Le pari à 70 millions de livres de Manchester United sur Carlos Baleba
Pourquoi les Red Devils ont investi une fortune sur le milieu camerounais de 22 ans, dont les performances ont baissé la saison dernière ? Décryptage d'un transfert qui ne s'explique qu'avec les datas.

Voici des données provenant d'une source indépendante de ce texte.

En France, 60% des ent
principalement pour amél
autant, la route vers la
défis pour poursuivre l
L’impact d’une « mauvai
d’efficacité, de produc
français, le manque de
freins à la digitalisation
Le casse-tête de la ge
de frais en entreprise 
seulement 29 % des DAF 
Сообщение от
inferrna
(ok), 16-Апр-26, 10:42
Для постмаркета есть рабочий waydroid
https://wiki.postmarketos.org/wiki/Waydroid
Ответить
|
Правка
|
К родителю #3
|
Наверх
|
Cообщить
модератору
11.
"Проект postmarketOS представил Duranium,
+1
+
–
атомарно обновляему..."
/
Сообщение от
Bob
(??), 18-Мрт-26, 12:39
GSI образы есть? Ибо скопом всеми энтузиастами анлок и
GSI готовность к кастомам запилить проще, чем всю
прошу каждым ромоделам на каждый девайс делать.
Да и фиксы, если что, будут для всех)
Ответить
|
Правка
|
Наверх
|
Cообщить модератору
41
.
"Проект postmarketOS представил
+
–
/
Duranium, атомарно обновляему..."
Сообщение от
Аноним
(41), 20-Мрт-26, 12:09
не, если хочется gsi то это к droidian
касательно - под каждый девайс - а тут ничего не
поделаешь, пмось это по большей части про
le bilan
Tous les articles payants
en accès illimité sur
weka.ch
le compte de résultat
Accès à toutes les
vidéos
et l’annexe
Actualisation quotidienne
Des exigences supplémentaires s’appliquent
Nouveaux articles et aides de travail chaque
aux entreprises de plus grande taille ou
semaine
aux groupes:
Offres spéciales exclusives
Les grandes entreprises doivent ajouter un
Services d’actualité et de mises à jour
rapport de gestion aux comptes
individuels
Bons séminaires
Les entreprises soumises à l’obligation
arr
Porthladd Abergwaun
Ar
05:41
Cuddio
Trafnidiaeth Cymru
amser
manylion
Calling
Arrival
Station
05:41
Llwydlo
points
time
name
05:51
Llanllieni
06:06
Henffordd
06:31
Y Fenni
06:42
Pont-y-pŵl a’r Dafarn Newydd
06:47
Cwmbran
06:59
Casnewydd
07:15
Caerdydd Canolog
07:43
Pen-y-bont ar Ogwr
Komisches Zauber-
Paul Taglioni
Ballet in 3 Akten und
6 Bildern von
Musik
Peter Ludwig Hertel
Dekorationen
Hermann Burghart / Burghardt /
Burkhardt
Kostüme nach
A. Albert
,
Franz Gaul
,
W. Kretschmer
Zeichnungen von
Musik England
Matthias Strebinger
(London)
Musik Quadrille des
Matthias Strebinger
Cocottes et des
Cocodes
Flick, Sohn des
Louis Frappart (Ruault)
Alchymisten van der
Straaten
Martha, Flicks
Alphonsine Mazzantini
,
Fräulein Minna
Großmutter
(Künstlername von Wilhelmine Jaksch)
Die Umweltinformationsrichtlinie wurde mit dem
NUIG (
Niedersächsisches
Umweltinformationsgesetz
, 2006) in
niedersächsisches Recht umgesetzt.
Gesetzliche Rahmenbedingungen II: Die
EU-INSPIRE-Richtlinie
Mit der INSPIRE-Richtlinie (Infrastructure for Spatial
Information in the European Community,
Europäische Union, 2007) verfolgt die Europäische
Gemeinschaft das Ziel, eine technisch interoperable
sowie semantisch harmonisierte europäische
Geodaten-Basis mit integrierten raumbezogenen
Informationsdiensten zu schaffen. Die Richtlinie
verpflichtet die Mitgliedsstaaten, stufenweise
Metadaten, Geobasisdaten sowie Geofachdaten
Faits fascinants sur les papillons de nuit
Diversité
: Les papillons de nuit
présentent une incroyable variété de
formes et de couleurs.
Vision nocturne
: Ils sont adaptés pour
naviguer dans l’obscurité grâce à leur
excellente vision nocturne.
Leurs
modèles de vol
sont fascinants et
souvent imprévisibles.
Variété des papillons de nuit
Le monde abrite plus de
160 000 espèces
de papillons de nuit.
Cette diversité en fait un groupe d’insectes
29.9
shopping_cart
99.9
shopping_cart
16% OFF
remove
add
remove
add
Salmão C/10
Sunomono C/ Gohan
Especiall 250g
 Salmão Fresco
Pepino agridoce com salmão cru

Tout commence par une phrase de David Ornstein, le 6 août 2025, dans The Athletic : « Manchester United a pris contact avec Brighton & Hove Albion pour explorer les conditions d'un accord pour le milieu de terrain Carlos Baleba. » Un an plus tard, le dossier est bouclé : 65 millions de livres garantis, 5 de bonus, plus une clause d'intéressement à la revente pour les Seagulls, selon la BBC — soit près de 80 millions d'euros pour un joueur qui, en 2025-2026, n'a bouclé qu'une seule rencontre entière de Premier League avant de partir à la CAN. Absurde ? Pas si l'on regarde de plus près.

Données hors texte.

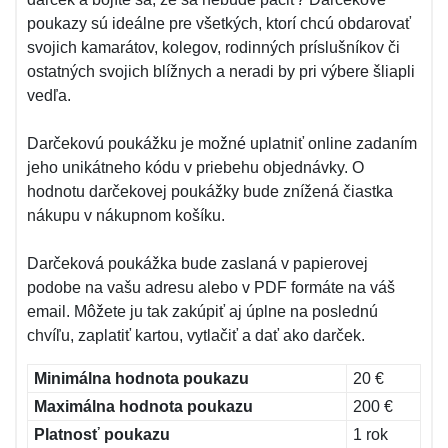
poukazy sú ideálne pre všetkých, ktorí chcú obdarovať
svojich kamarátov, kolegov, rodinných príslušníkov či
ostatných svojich blížnych a neradi by pri výbere šliapli
vedľa.
Darčekovú poukážku je možné uplatniť online zadaním
jeho unikátneho kódu v priebehu objednávky. O
hodnotu darčekovej poukážky bude znížená čiastka
nákupu v nákupnom košíku.
Darčeková poukážka bude zaslaná v papierovej
podobe na vašu adresu alebo v PDF formáte na váš
email. Môžete ju tak zakúpiť aj úplne na poslednú
chvíľu, zaplatiť kartou, vytlačiť a dať ako darček.
Minimálna hodnota poukazu
20 €
Maximálna hodnota poukazu
200 €
Platnosť poukazu
1 rok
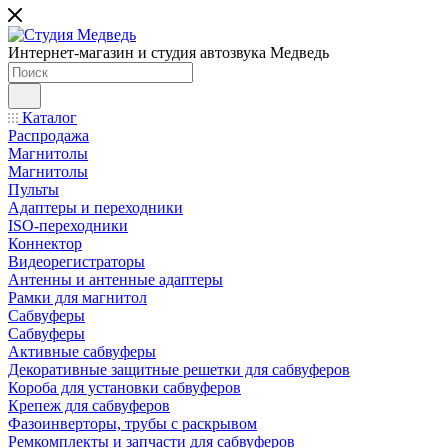
Интернет-магазин и студия автозвука Медведь
Каталог
Распродажа
Магнитолы
Магнитолы
Пульты
Адаптеры и переходники
ISO-переходники
Коннектор
Видеорегистраторы
Антенны и антенные адаптеры
Рамки для магнитол
Сабвуферы
Сабвуферы
Активные сабвуферы
Декоративные защитные решетки для сабвуферов
Короба для установки сабвуферов
Крепеж для сабвуферов
Фазоинверторы, трубы с раскрывом
Ремкомплекты и запчасти для сабвуферов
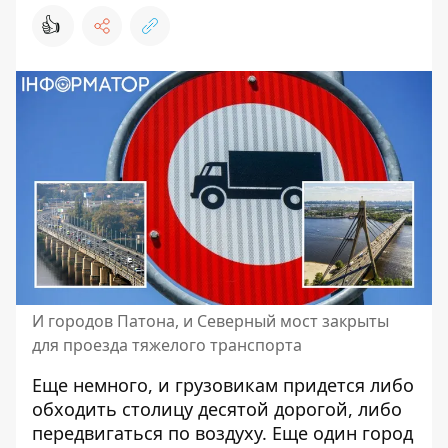
👍
И городов Патона, и Северный мост закрыты
для проезда тяжелого транспорта
Еще немного, и грузовикам придется либо
обходить столицу десятой дорогой, либо
передвигаться по воздуху. Еще один город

Le trou laissé par Casemiro
United n'a pas acheté un meneur de jeu. Le club paie le règlement d'un problème structurel : la couverture des transitions après le départ du Brésilien Casemiro. Un chiffre, produit par Opta, résume la logique du recrutement : en 2024-2025, Baleba a atteint une pointe de vitesse de 34,5 km/h, le classant au 10e rang parmi les milieux axiaux et défensifs de la Premier League ; Casemiro, lui, pointait au 92e rang sur 109, à 30,5 km/h. Quatre kilomètres-heure d'écart, et un énorme déficit lorsqu'il faut empêcher les contres adverses.

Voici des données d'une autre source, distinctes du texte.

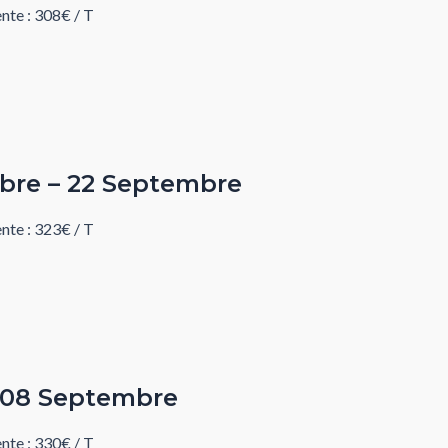
te : 308€ / T
mbre – 22 Septembre
te : 323€ / T
– 08 Septembre
te : 330€ / T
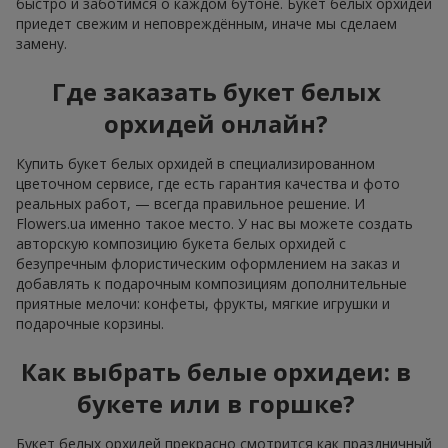
быстро и заботимся о каждом бутоне. Букет белых орхидей
приедет свежим и неповреждённым, иначе мы сделаем
замену.
Где заказать букет белых
орхидей онлайн?
Купить букет белых орхидей в специализированном
цветочном сервисе, где есть гарантия качества и фото
реальных работ, — всегда правильное решение. И
Flowers.ua именно такое место. У нас вы можете создать
авторскую композицию букета белых орхидей с
безупречным флористическим оформлением на заказ и
добавлять к подарочным композициям дополнительные
приятные мелочи: конфеты, фрукты, мягкие игрушки и
подарочные корзины.
Как выбрать белые орхидеи: в
букете или в горшке?
Букет белых орхидей прекрасно смотрится как праздничный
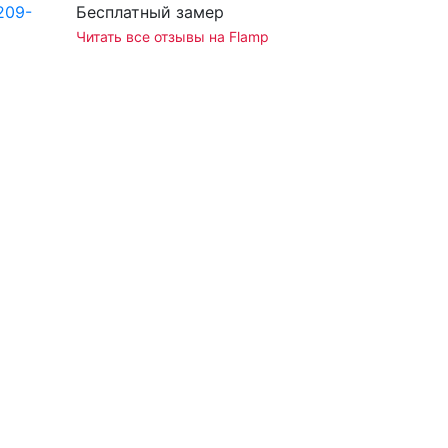
209-
Бесплатный замер
Читать все отзывы на Flamp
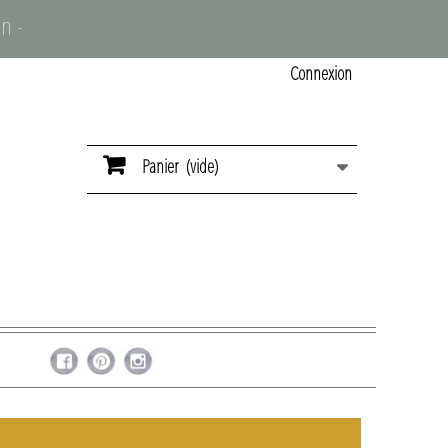
n -
Connexion
Panier
(vide)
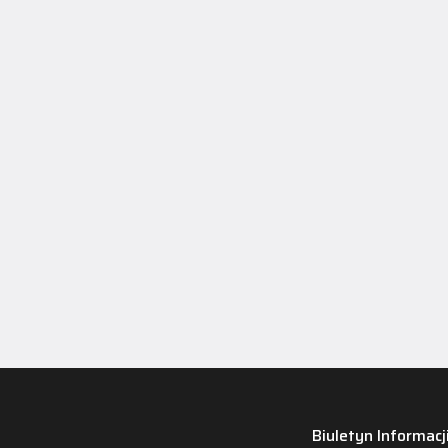
Biuletyn Informacj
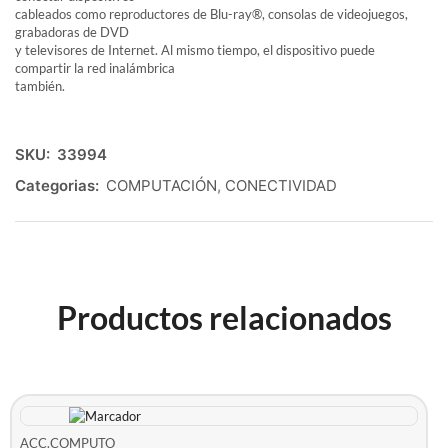
cableados como reproductores de Blu-ray®, consolas de videojuegos,
grabadoras de DVD
y televisores de Internet. Al mismo tiempo, el dispositivo puede
compartir la red inalámbrica
también.
SKU:
33994
Categorias:
COMPUTACIÓN
,
CONECTIVIDAD
Productos relacionados
ACC.COMPUTO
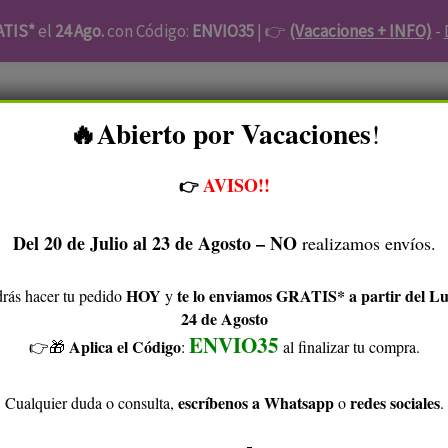
ATIS*
el
24 Ago.
con Código:
ENVIO35
| 👉
(Vacaciones + INFO)
-
Zanabili
Piel Atópica
Facial
Cabello
Higiene
​Abierto por Vacaciones
!
🔥
es
Accesorios
Ofertas Kunaq
Blog
Sobre Kunaq
AVISO!!
👉
Tu Cuenta
Del 20 de Julio al 23 de Agosto – NO
realizamos envíos.
HOY
te lo enviamos GRATIS* a partir del L
rás hacer tu pedido
y
24 de Agosto
Esponja
Inicio
/
Cuidado Corporal
/
ENVIO35
Aplica el Código
👉🎁​
:
al finalizar tu compra.
de
biodegradable
luffa
Esponja de luf
escríbenos a Whatsapp
redes sociales
Cualquier duda o consulta,
o
.
-
biodegradable
100%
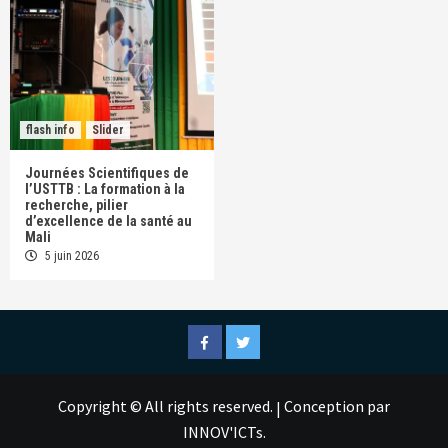
flash info
Slider
Journées Scientifiques de
l’USTTB : La formation à la
recherche, pilier
d’excellence de la santé au
Mali
5 juin 2026
Facebook
Twitter
Copyright © All rights reserved.
Conception par
|
INNOV'ICTs.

La plupart des sentinelles offrent soit du volume défensif, soit de la propreté technique. Baleba offre les deux, plus une troisième chose : il porte les ballons. Il reçoit près de sa propre ligne défensive, élimine le premier presseur et livre à ses partenaires un point de départ vingt mètres plus haut. The Athletic le range dans la catégorie des « patrouilleurs du milieu de terrain, ceux qui protègent la défense, coupent les attaques » — avec une résistance au pressing notée 5 sur 5, un maximum absolu à l'échelle européenne.
Ce que Baleba n'est pas
S'il est excellent dans certains aspects, ses statistiques indiquent aussi une marge de progression importante ailleurs. Pour son implication dans la construction du jeu, il est noté 1 sur 5, et pour sa capacité à créer le danger, 2 sur 5. En 2024-2025, il n'a produit que 0,03 passe décisive par 90 minutes, et seules 22,7 % de ses passes allaient vers l'avant, contre une moyenne de 28 % à son poste. D'où la conclusion tactique : Baleba n'est pas un premier relanceur ; il est le complément d'un premier relanceur.
Le verdict
United n'achète pas le Baleba de 2025-2026 — une saison en creux, minée par les blessures. Il achète celui de 2024-2025, en pariant que la rechute était conjoncturelle. Le profil, lui, est cohérent : mobilité, rayon de couverture, récupération, résistance au pressing, conduite progressive — précisément ce qui manquait. Le risque, c'est le prix : à 70 millions de livres, on tarife un milieu accompli, pas un joueur de 22 ans avec une seule grande saison de Premier League derrière lui. La logique tiendra si Michael Carrick l'utilise comme un 6/8 complémentaire et athlétique ; elle s'effondrera s'il attend de lui qu'il résolve seul le problème de couverture et celui de la création basse. Les données ont déjà tranché : Baleba est un accélérateur, pas un chef d'orchestre.